*** Information provided Section Begins ***
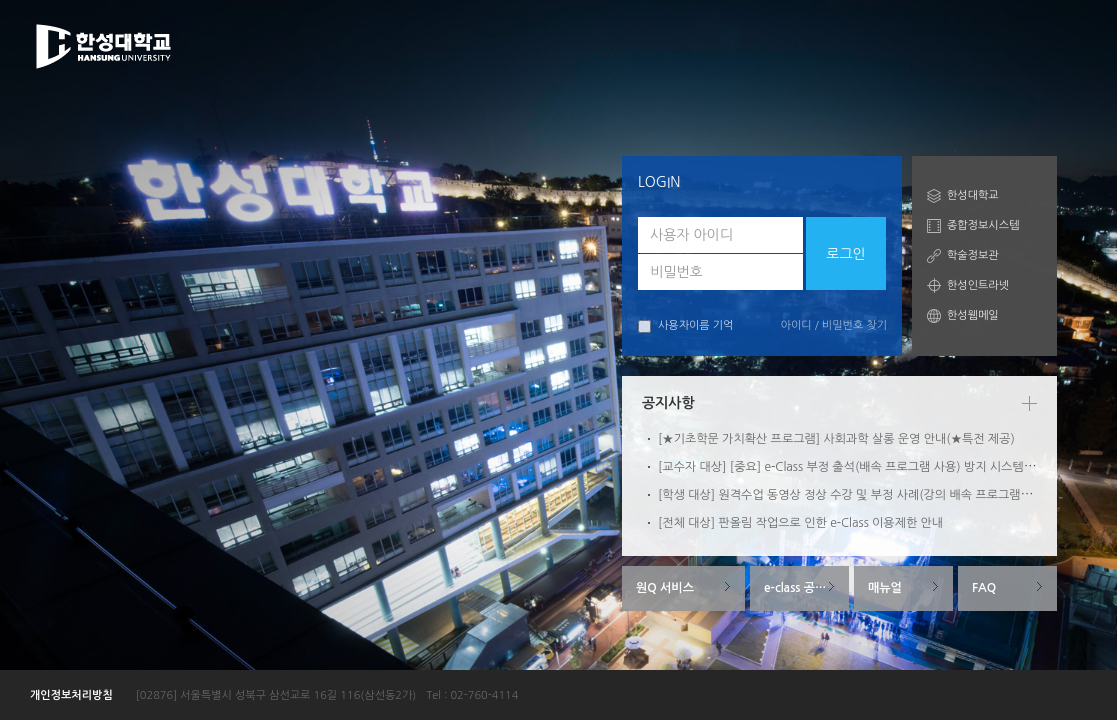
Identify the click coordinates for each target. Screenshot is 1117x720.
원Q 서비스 (665, 588)
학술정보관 (973, 255)
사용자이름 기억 (685, 326)
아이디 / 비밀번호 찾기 (834, 325)
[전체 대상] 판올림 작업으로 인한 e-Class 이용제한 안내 (800, 523)
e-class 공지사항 (806, 588)
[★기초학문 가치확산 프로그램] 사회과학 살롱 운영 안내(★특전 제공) (836, 439)
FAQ (984, 588)
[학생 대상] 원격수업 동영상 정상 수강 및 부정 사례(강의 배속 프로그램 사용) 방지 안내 (880, 495)
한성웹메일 (973, 315)
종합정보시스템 (983, 225)
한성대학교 (973, 195)
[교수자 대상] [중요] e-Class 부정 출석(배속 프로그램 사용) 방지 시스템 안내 (854, 467)
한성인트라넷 (978, 285)
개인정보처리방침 (71, 695)
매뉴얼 (885, 588)
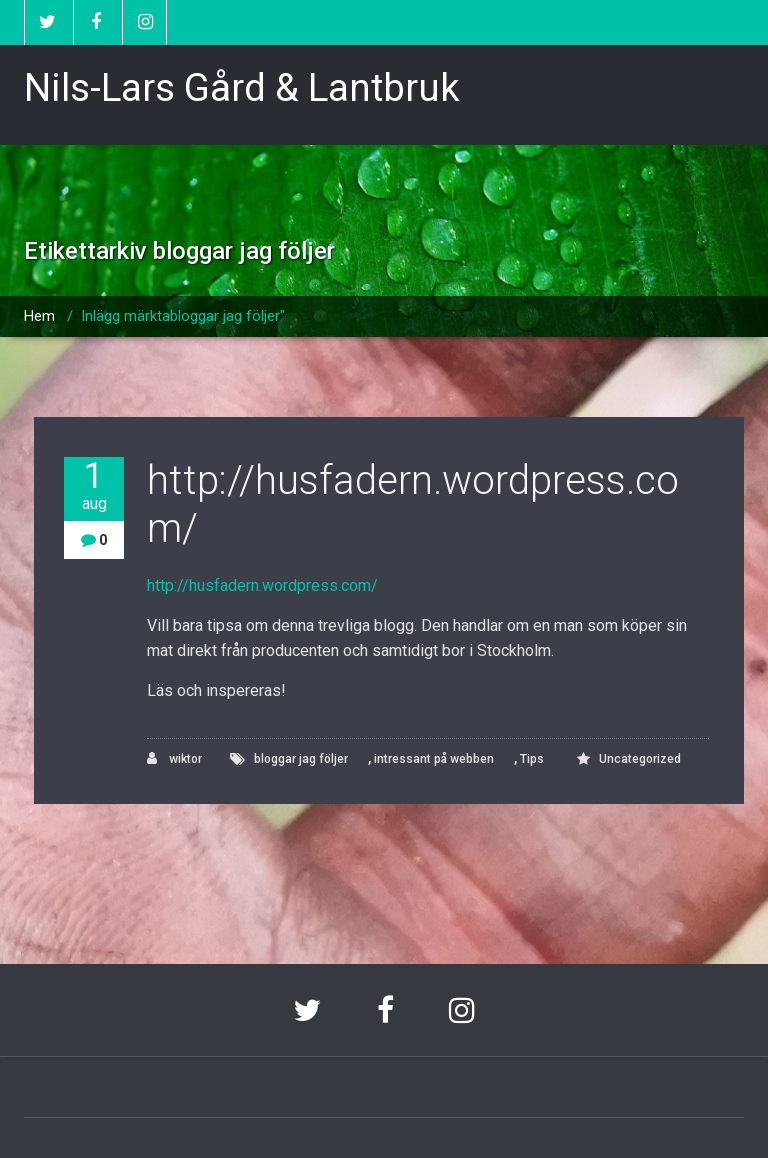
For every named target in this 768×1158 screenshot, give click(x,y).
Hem (39, 316)
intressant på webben (434, 759)
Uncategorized (640, 759)
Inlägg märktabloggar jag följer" (183, 316)
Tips (532, 759)
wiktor (174, 758)
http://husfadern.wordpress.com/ (262, 585)
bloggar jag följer (301, 759)
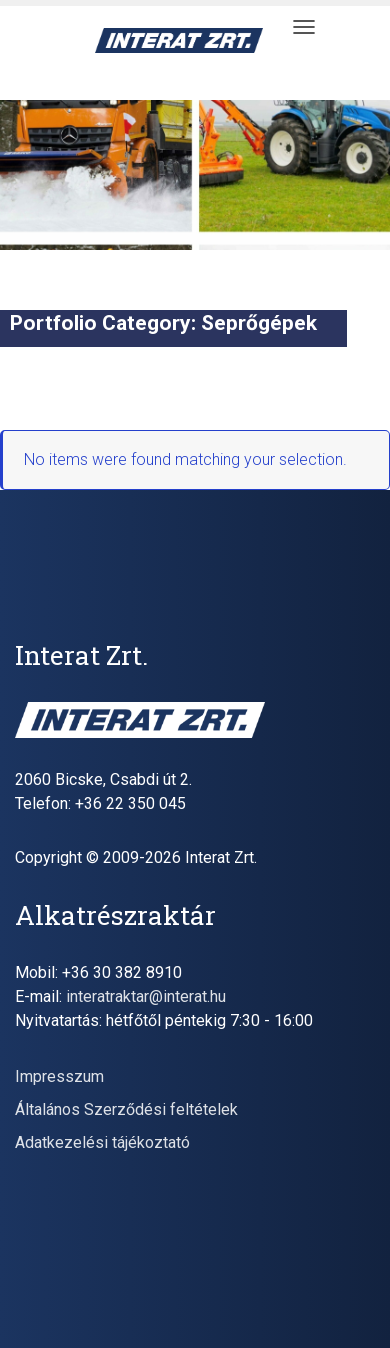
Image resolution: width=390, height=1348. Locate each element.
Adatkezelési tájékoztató (102, 1142)
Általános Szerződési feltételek (126, 1109)
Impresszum (59, 1076)
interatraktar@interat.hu (146, 996)
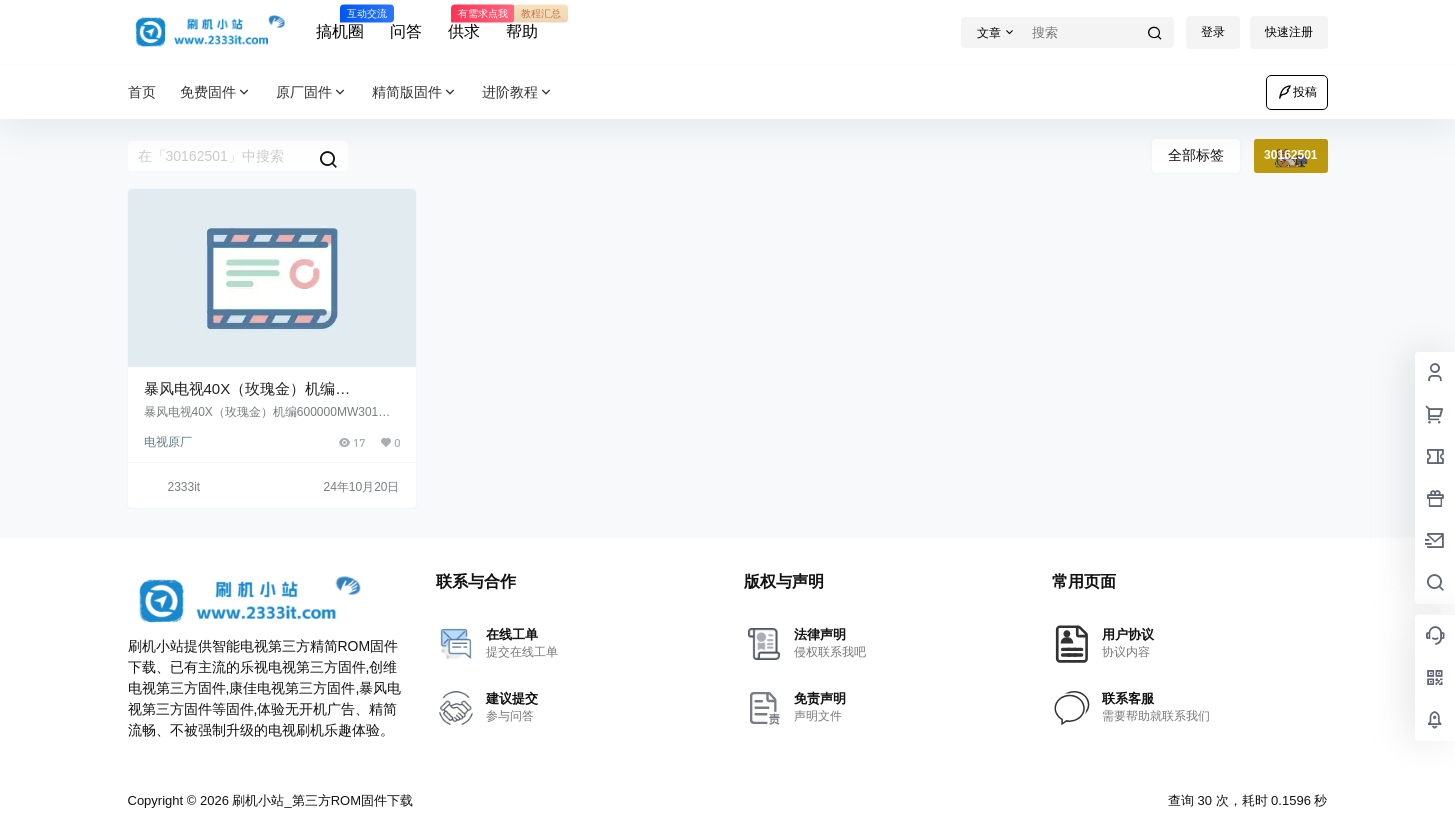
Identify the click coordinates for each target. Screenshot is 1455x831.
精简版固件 (415, 92)
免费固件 (216, 92)
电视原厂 (168, 442)
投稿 (1297, 92)
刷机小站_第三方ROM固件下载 (321, 800)
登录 (1213, 32)
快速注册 (1289, 32)
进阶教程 (518, 92)
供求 (464, 23)
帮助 (522, 23)
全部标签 (1196, 155)
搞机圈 (340, 23)
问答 (406, 31)
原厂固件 (312, 92)
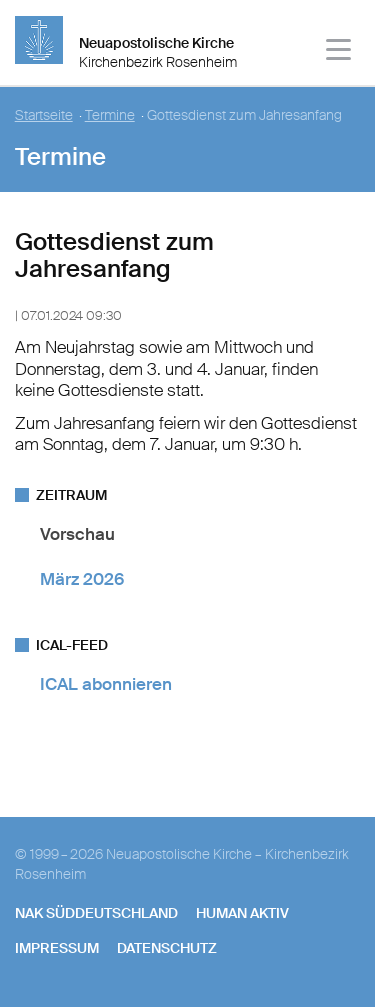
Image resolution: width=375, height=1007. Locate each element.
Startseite (44, 115)
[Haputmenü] (339, 52)
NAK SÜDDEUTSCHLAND (96, 913)
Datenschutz (167, 948)
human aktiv (242, 913)
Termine (110, 115)
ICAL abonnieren (106, 684)
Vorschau (77, 534)
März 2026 (82, 579)
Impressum (57, 948)
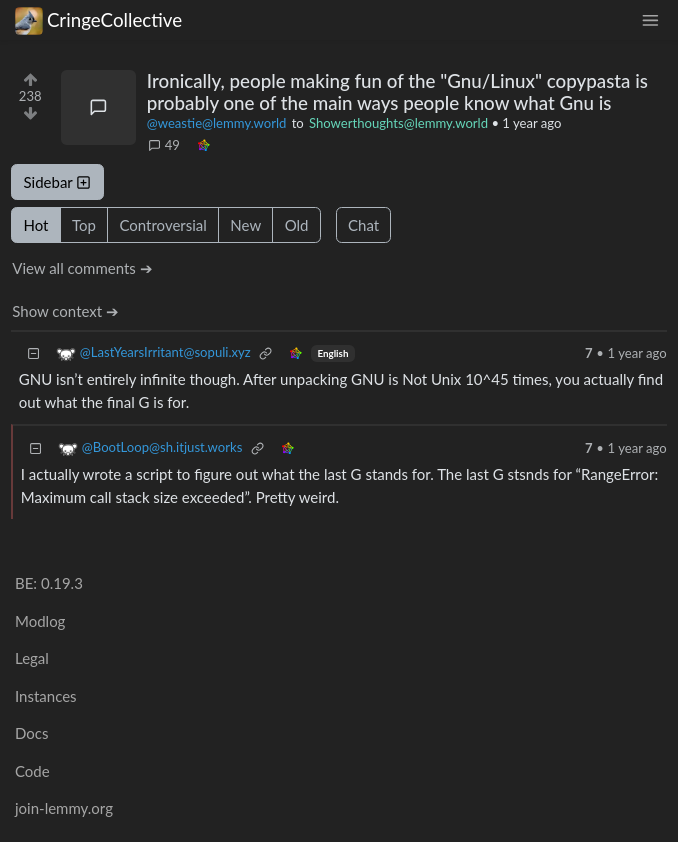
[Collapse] (34, 353)
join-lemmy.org (64, 808)
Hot (36, 225)
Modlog (40, 621)
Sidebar (58, 182)
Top (84, 225)
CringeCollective (98, 20)
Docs (31, 733)
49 (164, 145)
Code (32, 771)
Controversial (162, 225)
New (245, 225)
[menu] (650, 20)
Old (297, 225)
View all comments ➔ (82, 268)
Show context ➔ (65, 311)
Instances (46, 696)
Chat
*** Information provided Section Ends ***
**Requirement:** Reproduce, word for word, everything in the listing above except the pictures.

**Answer to this problem:**
Identify the click coordinates for each target. Screenshot is 1117x720.
원Q 서비스 (665, 588)
학술정보관 (973, 255)
사용자이름 기억 (685, 326)
아이디 / 비밀번호 찾기 (834, 325)
[전체 대상] 판올림 작업으로 인한 e-Class 이용제한 안내 (800, 523)
e-class 공지사항 (806, 588)
[★기초학문 가치확산 프로그램] 사회과학 살롱 운영 안내(★특전 제공) (836, 439)
FAQ (984, 588)
[학생 대상] 원격수업 동영상 정상 수강 및 부정 사례(강의 배속 프로그램 사용) 방지 안내 (880, 495)
한성웹메일 (973, 315)
종합정보시스템 (983, 225)
한성대학교 (973, 195)
[교수자 대상] [중요] e-Class 부정 출석(배속 프로그램 사용) 방지 시스템 안내 (854, 467)
한성인트라넷 (978, 285)
개인정보처리방침 (71, 695)
매뉴얼 (885, 588)
For every named target in this 768×1158 screenshot, give click(x,y).
Hem (39, 316)
intressant på webben (434, 759)
Uncategorized (640, 759)
Inlägg märktabloggar jag följer" (183, 316)
Tips (532, 759)
wiktor (174, 758)
http://husfadern.wordpress.com/ (262, 585)
bloggar jag följer (301, 759)
Image resolution: width=390, height=1348. Locate each element.
Adatkezelési tájékoztató (102, 1142)
Általános Szerződési feltételek (126, 1109)
Impresszum (59, 1076)
interatraktar@interat.hu (146, 996)
Identify the click coordinates for each target. Screenshot is 1455x831.
精简版固件 (415, 92)
免费固件 (216, 92)
电视原厂 (168, 442)
投稿 (1297, 92)
刷机小站_第三方ROM固件下载 (321, 800)
登录 (1213, 32)
快速注册 (1289, 32)
进阶教程 (518, 92)
供求 (464, 23)
帮助 (522, 23)
全部标签 (1196, 155)
搞机圈 (340, 23)
问答 (406, 31)
原厂固件 (312, 92)
Image resolution: width=375, height=1007. Locate each element.
Startseite (44, 115)
[Haputmenü] (339, 52)
NAK SÜDDEUTSCHLAND (96, 913)
Datenschutz (167, 948)
human aktiv (242, 913)
Termine (110, 115)
ICAL abonnieren (106, 684)
Vorschau (77, 534)
März 2026 (82, 579)
Impressum (57, 948)
[Collapse] (34, 353)
join-lemmy.org (64, 808)
Hot (36, 225)
Modlog (40, 621)
Sidebar (58, 182)
Top (84, 225)
CringeCollective (98, 20)
Docs (31, 733)
49 (164, 145)
Code (32, 771)
Controversial (162, 225)
New (245, 225)
[menu] (650, 20)
Old (297, 225)
View all comments ➔ (82, 268)
Show context ➔ (65, 311)
Instances (46, 696)
Chat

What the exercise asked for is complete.